Cite as: http://hdl.handle.net/11858/00-001M-0000-002A-F321-7
Abstract
Protein dynamics occurring on a wide range of timescales play a crucial role in governing protein function. Particularly, motions between the globular rotational correlation time (τc ) and 40 μs (supra-τc window), strongly influence molecular recognition. This supra-τc window was previously hidden, owing to a lack of experimental methods. Recently, we have developed a high-power relaxation dispersion (RD) experiment for measuring kinetics as fast as 4 μs.

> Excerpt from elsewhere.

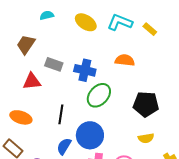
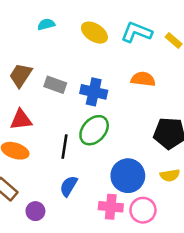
brown trapezoid: (26, 44) -> (21, 75), moved
red triangle: (32, 81) -> (21, 120), moved
green ellipse: (99, 95) -> (94, 130), moved
blue circle: (90, 135) -> (128, 176), moved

For the first time, this method, performed under super-cooled conditions, enabled us to detect a global motion in the first β-turn of the third IgG-binding domain of protein G (GB3), which was extrapolated to 371±115 ns at 310 K. Furthermore, the same residues show the plasticity in the model-free residual dipolar coupling (RDC) order parameters and in an ensemble encoding the supra-τc dynamics. This β-turn is involved in antibody binding, exhibiting the potential link of the observed supra-τc motion with molecular recognition.